[Extracted records]
-------
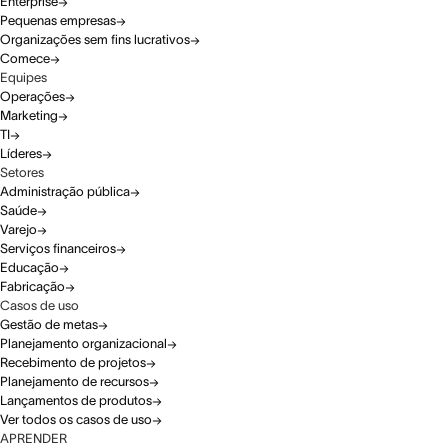
Enterprise
Pequenas empresas
Organizações sem fins lucrativos
Comece
Equipes
Operações
Marketing
TI
Líderes
Setores
Administração pública
Saúde
Varejo
Serviços financeiros
Educação
Fabricação
Casos de uso
Gestão de metas
Planejamento organizacional
Recebimento de projetos
Planejamento de recursos
Lançamentos de produtos
Ver todos os casos de uso
APRENDER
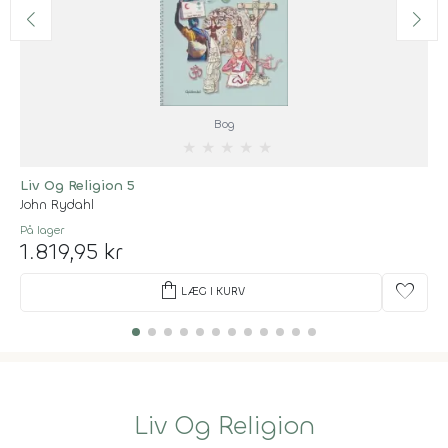
Bog
★
★
★
★
★
Liv Og Religion 5
John Rydahl
På lager
1.819,95 kr
shopping_bag
favorite
LÆG I KURV
Liv Og Religion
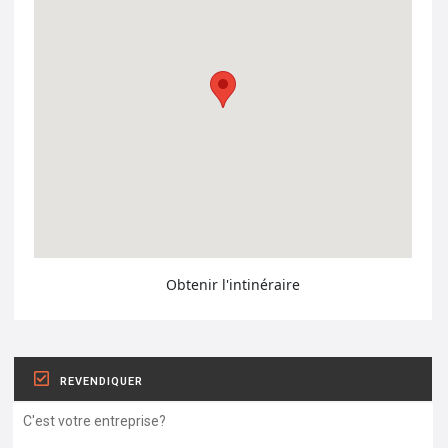
Obtenir l'intinéraire
REVENDIQUER
C'est votre entreprise?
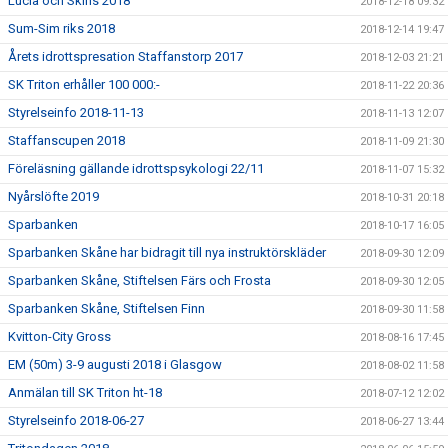
Lucia och Skins 2018
2018-12-18 09:32
Sum-Sim riks 2018
2018-12-14 19:47
Årets idrottspresation Staffanstorp 2017
2018-12-03 21:21
SK Triton erhåller 100 000:-
2018-11-22 20:36
Styrelseinfo 2018-11-13
2018-11-13 12:07
Staffanscupen 2018
2018-11-09 21:30
Föreläsning gällande idrottspsykologi 22/11
2018-11-07 15:32
Nyårslöfte 2019
2018-10-31 20:18
Sparbanken
2018-10-17 16:05
Sparbanken Skåne har bidragit till nya instruktörskläder
2018-09-30 12:09
Sparbanken Skåne, Stiftelsen Färs och Frosta
2018-09-30 12:05
Sparbanken Skåne, Stiftelsen Finn
2018-09-30 11:58
Kvitton-City Gross
2018-08-16 17:45
EM (50m) 3-9 augusti 2018 i Glasgow
2018-08-02 11:58
Anmälan till SK Triton ht-18
2018-07-12 12:02
Styrelseinfo 2018-06-27
2018-06-27 13:44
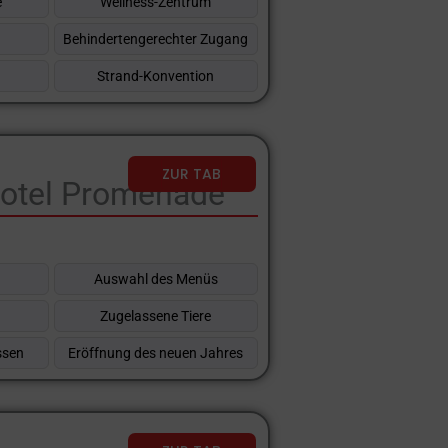
e
Wellness-Zentrum
Behindertengerechter Zugang
Strand-Konvention
ZUR TAB
Hotel Promenade
Auswahl des Menüs
Zugelassene Tiere
ssen
Eröffnung des neuen Jahres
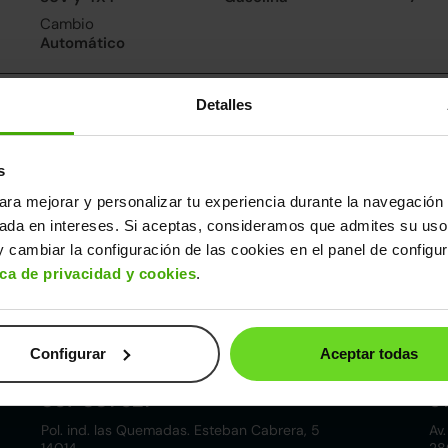
Cambio
Automático
nsumo y emisiones
Detalles
De 0 a 100 km/h
Consumo urbano
Cons
11.8segundos
5.7l/100
4.6l/
s
ara mejorar y personalizar tu experiencia durante la navegación 
ros datos
sada en intereses. Si aceptas, consideramos que admites su uso
cho
Alto
Peso
Depósito
 cambiar la configuración de las cookies en el panel de configu
83m
1,60m
1.217kg
46l
ica de privacidad y cookies
.
Configurar
Aceptar todas
Córdoba
857 881 521
9
Pol. ind. las Quemadas. Esteban Cabrera, 5
Av.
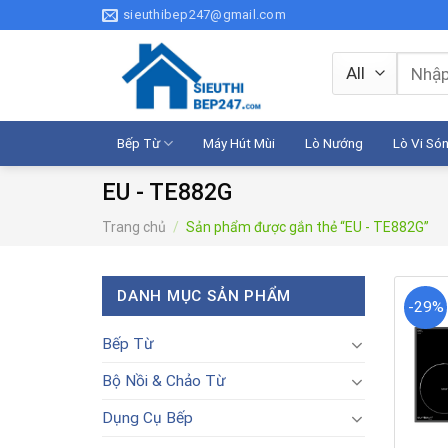
Skip
sieuthibep247@gmail.com
to
content
Tìm
kiếm:
Bếp Từ
Máy Hút Mùi
Lò Nướng
Lò Vi Só
EU - TE882G
Trang chủ
/
Sản phẩm được gắn thẻ “EU - TE882G”
DANH MỤC SẢN PHẨM
-29%
Bếp Từ
Bộ Nồi & Chảo Từ
Dụng Cụ Bếp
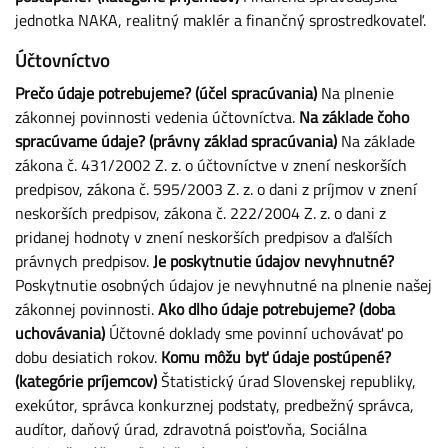
jednotka NAKA, realitný maklér a finančný sprostredkovateľ.
Účtovníctvo
Prečo údaje potrebujeme? (účel spracúvania)
Na plnenie
zákonnej povinnosti vedenia účtovníctva.
Na základe čoho
spracúvame údaje? (právny základ spracúvania)
Na základe
zákona č. 431/2002 Z. z. o účtovníctve v znení neskorších
predpisov, zákona č. 595/2003 Z. z. o dani z príjmov v znení
neskorších predpisov, zákona č. 222/2004 Z. z. o dani z
pridanej hodnoty v znení neskorších predpisov a ďalších
právnych predpisov.
Je poskytnutie údajov nevyhnutné?
Poskytnutie osobných údajov je nevyhnutné na plnenie našej
zákonnej povinnosti.
Ako dlho údaje potrebujeme? (doba
uchovávania)
Účtovné doklady sme povinní uchovávať po
dobu desiatich rokov.
Komu môžu byť údaje postúpené?
(kategórie príjemcov)
Štatistický úrad Slovenskej republiky,
exekútor, správca konkurznej podstaty, predbežný správca,
audítor, daňový úrad, zdravotná poisťovňa, Sociálna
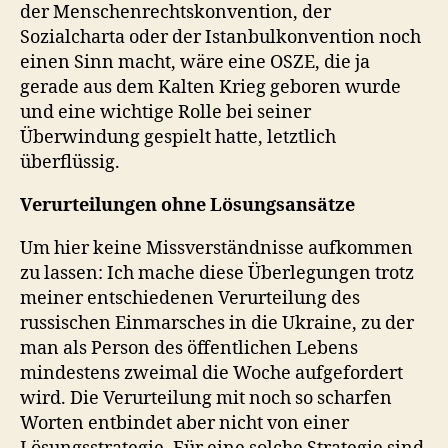
der Menschenrechtskonvention, der
Sozialcharta oder der Istanbulkonvention noch
einen Sinn macht, wäre eine OSZE, die ja
gerade aus dem Kalten Krieg geboren wurde
und eine wichtige Rolle bei seiner
Überwindung gespielt hatte, letztlich
überflüssig.
Verurteilungen ohne Lösungsansätze
Um hier keine Missverständnisse aufkommen
zu lassen: Ich mache diese Überlegungen trotz
meiner entschiedenen Verurteilung des
russischen Einmarsches in die Ukraine, zu der
man als Person des öffentlichen Lebens
mindestens zweimal die Woche aufgefordert
wird. Die Verurteilung mit noch so scharfen
Worten entbindet aber nicht von einer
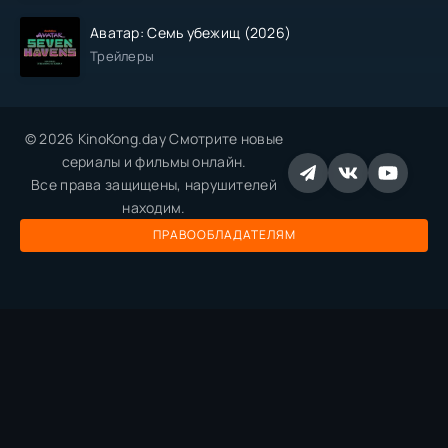
Аватар: Семь убежищ (2026)
Трейлеры
© 2026 KinoKong.day Смотрите новые
сериалы и фильмы онлайн.
Все права защищены, нарушителей
находим.
ПРАВООБЛАДАТЕЛЯМ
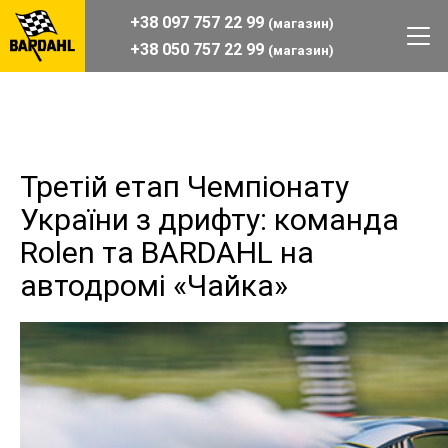
+38 097 757 22 99
(магазин)
+38 050 757 22 99
(магазин)
Третій етап Чемпіонату
України з дрифту: команда
Rolen та BARDAHL на
автодромі «Чайка»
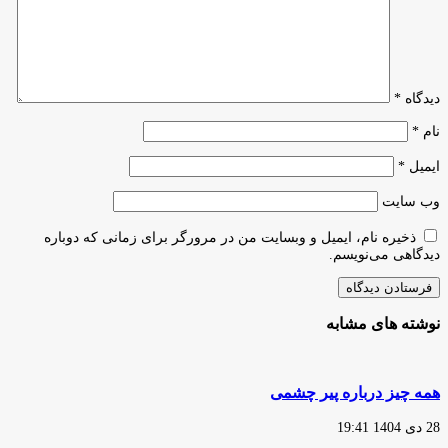
دیدگاه
*
نام
*
ایمیل
*
وب‌ سایت
ذخیره نام، ایمیل و وبسایت من در مرورگر برای زمانی که دوباره
دیدگاهی می‌نویسم.
نوشته های مشابه
همه چیز درباره پیر چشمی
28 دی 1404 19:41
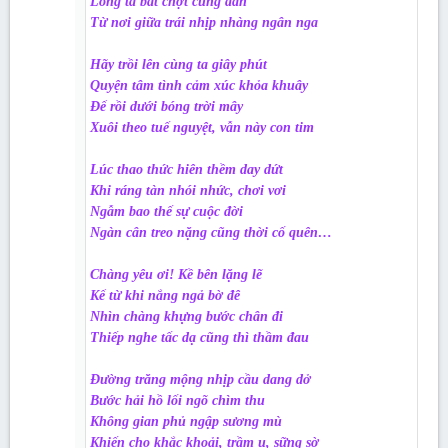
Lòng ta bất chợt cung đàn
Từ nơi giữa trái nhịp nhàng ngân nga
Hãy trồi lên cùng ta giây phút
Quyện tâm tình cảm xúc khỏa khuây
Để rồi dưới bóng trời mây
Xuôi theo tuế nguyệt, vẫn này con tim
Lúc thao thức hiên thềm day dứt
Khi ráng tàn nhói nhức, chơi vơi
Ngẫm bao thế sự cuộc đời
Ngàn cân treo nặng cũng thời cố quên…
Chàng yêu ơi! Kề bên lặng lẽ
Kể từ khi nắng ngả bờ đê
Nhìn chàng khựng bước chân đi
Thiếp nghe tấc dạ cũng thì thầm đau
Đường trăng mộng nhịp cầu dang dở
Bước hải hồ lối ngõ chìm thu
Không gian phủ ngập sương mù
Khiến cho khắc khoải, trầm u, sững sờ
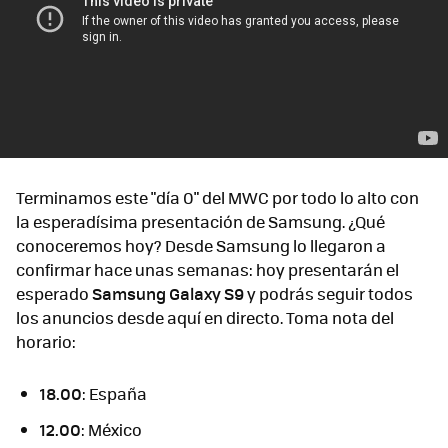
Terminamos este "día 0" del MWC por todo lo alto con
la esperadísima presentación de Samsung. ¿Qué
conoceremos hoy? Desde Samsung lo llegaron a
confirmar hace unas semanas: hoy presentarán el
esperado
Samsung Galaxy S9
y podrás seguir todos
los anuncios desde aquí en directo. Toma nota del
horario:
18.00
: España
12.00
: México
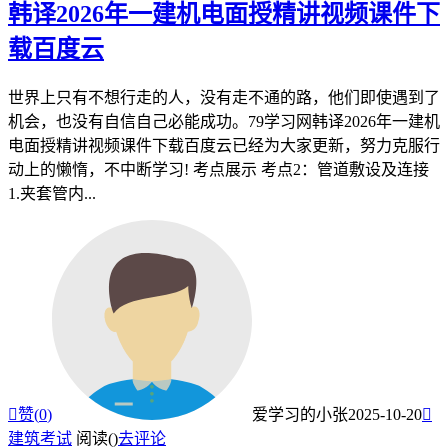
韩译2026年一建机电面授精讲视频课件下
载百度云
世界上只有不想行走的人，没有走不通的路，他们即使遇到了
机会，也没有自信自己必能成功。79学习网韩译2026年一建机
电面授精讲视频课件下载百度云已经为大家更新，努力克服行
动上的懒惰，不中断学习! 考点展示 考点2：管道敷设及连接
1.夹套管内...

赞(
0
)
爱学习的小张
2025-10-20

建筑考试
阅读(
)
去评论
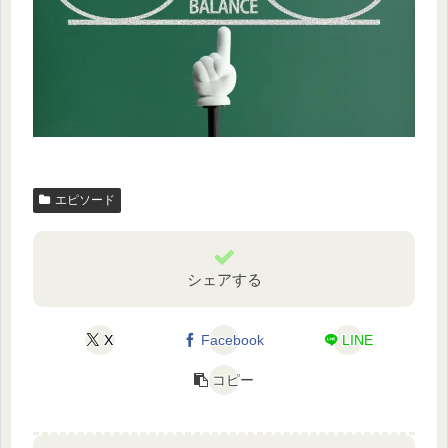
エピソード
シェアする
X
Facebook
LINE
コピー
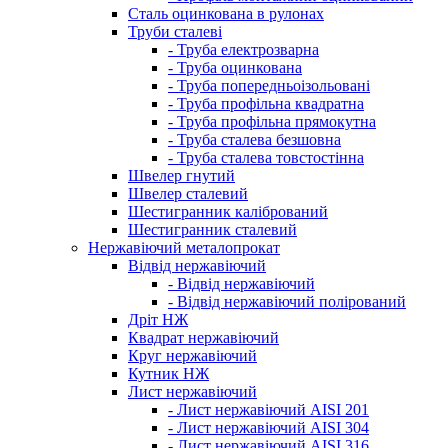
Сталь оцинкована в рулонах
Труби сталеві
- Труба електрозварна
- Труба оцинкована
- Труба попередньоізольовані
- Труба профільна квадратна
- Труба профільна прямокутна
- Труба сталева безшовна
- Труба сталева товстостінна
Швелер гнутий
Швелер сталевий
Шестигранник калібрований
Шестигранник сталевий
Нержавіючий металопрокат
Відвід нержавіючий
- Відвід нержавіючий
- Відвід нержавіючий полірований
Дріт НЖ
Квадрат нержавіючий
Круг нержавіючий
Кутник НЖ
Лист нержавіючий
- Лист нержавіючий AISI 201
- Лист нержавіючий AISI 304
- Лист нержавіючий AISI 316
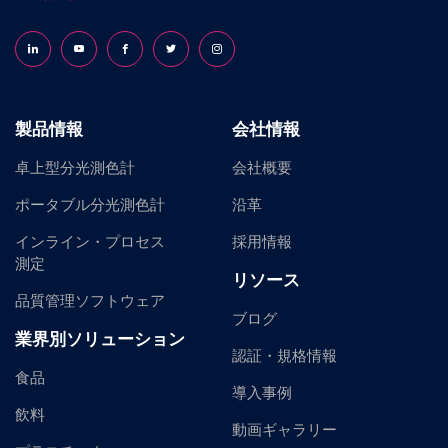
Follow us on LinkedIn
Follow us on YouTube
Follow us on Facebook
Follow us on X (formerly Twitter)
Follow us on Instagram
製品情報
会社情報
卓上型分光測色計
会社概要
ポータブル分光測色計
沿革
インライン・プロセス
採用情報
測定
リソース
品質管理ソフトウェア
ブログ
業界別ソリューション
認証・規格情報
食品
導入事例
飲料
動画ギャラリー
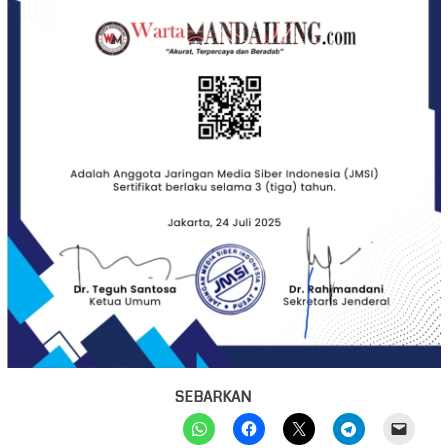
SEBARKAN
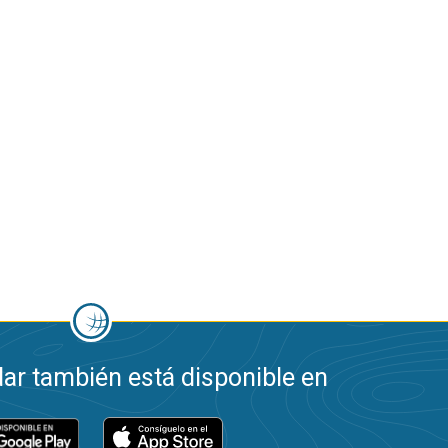
ar también está disponible en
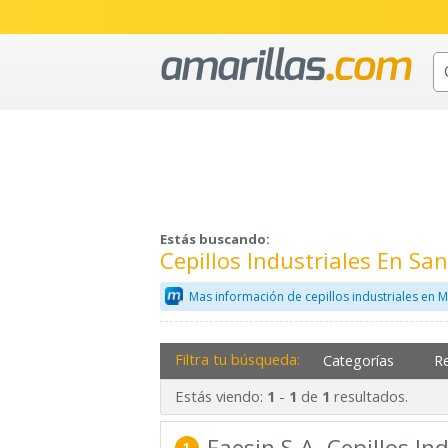
Estás buscando:
Cepillos Industriales En S
Mas información de cepillos industriales en 
Filtra tu búsqueda:
Categorías
R
Estás viendo:
-
de
resultados.
1
1
1
Faesin S.A. Cepillos In
1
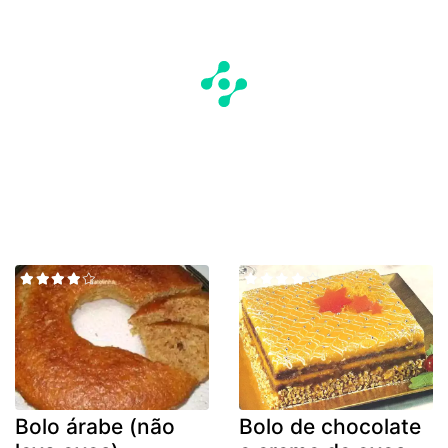
Bolo árabe (não
Bolo de chocolate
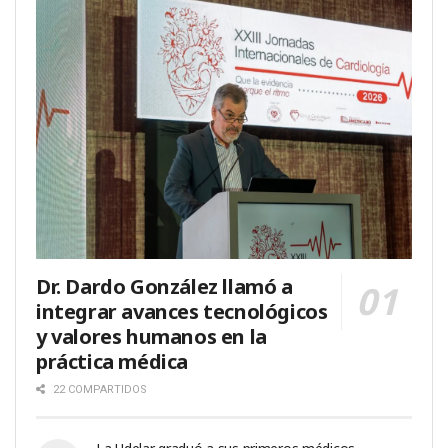
Dr. Dardo González llamó a
integrar avances tecnológicos
y valores humanos en la
práctica médica
22 COMPARTIDOS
-------
▶ **Required work**
Give back exactly the lines above from the one with "REVENDIQUER" through the one with "Poskytnutie osobných údajov", both included. Pictures don't belong in the copy.

▶ **Solution to the problem**
REVENDIQUER
C'est votre entreprise?
Lucia och Skins 2018
2018-12-18 09:32
Sum-Sim riks 2018
2018-12-14 19:47
Årets idrottspresation Staffanstorp 2017
2018-12-03 21:21
SK Triton erhåller 100 000:-
2018-11-22 20:36
Styrelseinfo 2018-11-13
2018-11-13 12:07
Staffanscupen 2018
2018-11-09 21:30
Föreläsning gällande idrottspsykologi 22/11
2018-11-07 15:32
Nyårslöfte 2019
2018-10-31 20:18
Sparbanken
2018-10-17 16:05
Sparbanken Skåne har bidragit till nya instruktörskläder
2018-09-30 12:09
Sparbanken Skåne, Stiftelsen Färs och Frosta
2018-09-30 12:05
Sparbanken Skåne, Stiftelsen Finn
2018-09-30 11:58
Kvitton-City Gross
2018-08-16 17:45
EM (50m) 3-9 augusti 2018 i Glasgow
2018-08-02 11:58
Anmälan till SK Triton ht-18
2018-07-12 12:02
Styrelseinfo 2018-06-27
2018-06-27 13:44
e
Wellness-Zentrum
Behindertengerechter Zugang
Strand-Konvention
ZUR TAB
Hotel Promenade
Auswahl des Menüs
Zugelassene Tiere
ssen
Eröffnung des neuen Jahres
Cambio
Automático
nsumo y emisiones
Detalles
De 0 a 100 km/h
Consumo urbano
Cons
11.8segundos
5.7l/100
4.6l/
s
ara mejorar y personalizar tu experiencia durante la navegación 
ros datos
sada en intereses. Si aceptas, consideramos que admites su uso
cho
Alto
Peso
Depósito
 cambiar la configuración de las cookies en el panel de configu
83m
1,60m
1.217kg
46l
ica de privacidad y cookies
.
Configurar
Aceptar todas
Córdoba
857 881 521
9
Pol. ind. las Quemadas. Esteban Cabrera, 5
Av.
Skip
sieuthibep247@gmail.com
to
content
Tìm
kiếm:
Bếp Từ
Máy Hút Mùi
Lò Nướng
Lò Vi Só
EU - TE882G
Trang chủ
/
Sản phẩm được gắn thẻ “EU - TE882G”
DANH MỤC SẢN PHẨM
-29%
Bếp Từ
Bộ Nồi & Chảo Từ
Dụng Cụ Bếp
jednotka NAKA, realitný maklér a finančný sprostredkovateľ.
Účtovníctvo
Prečo údaje potrebujeme? (účel spracúvania)
Na plnenie
zákonnej povinnosti vedenia účtovníctva.
Na základe čoho
spracúvame údaje? (právny základ spracúvania)
Na základe
zákona č. 431/2002 Z. z. o účtovníctve v znení neskorších
predpisov, zákona č. 595/2003 Z. z. o dani z príjmov v znení
neskorších predpisov, zákona č. 222/2004 Z. z. o dani z
pridanej hodnoty v znení neskorších predpisov a ďalších
právnych predpisov.
Je poskytnutie údajov nevyhnutné?
Poskytnutie osobných údajov je nevyhnutné na plnenie našej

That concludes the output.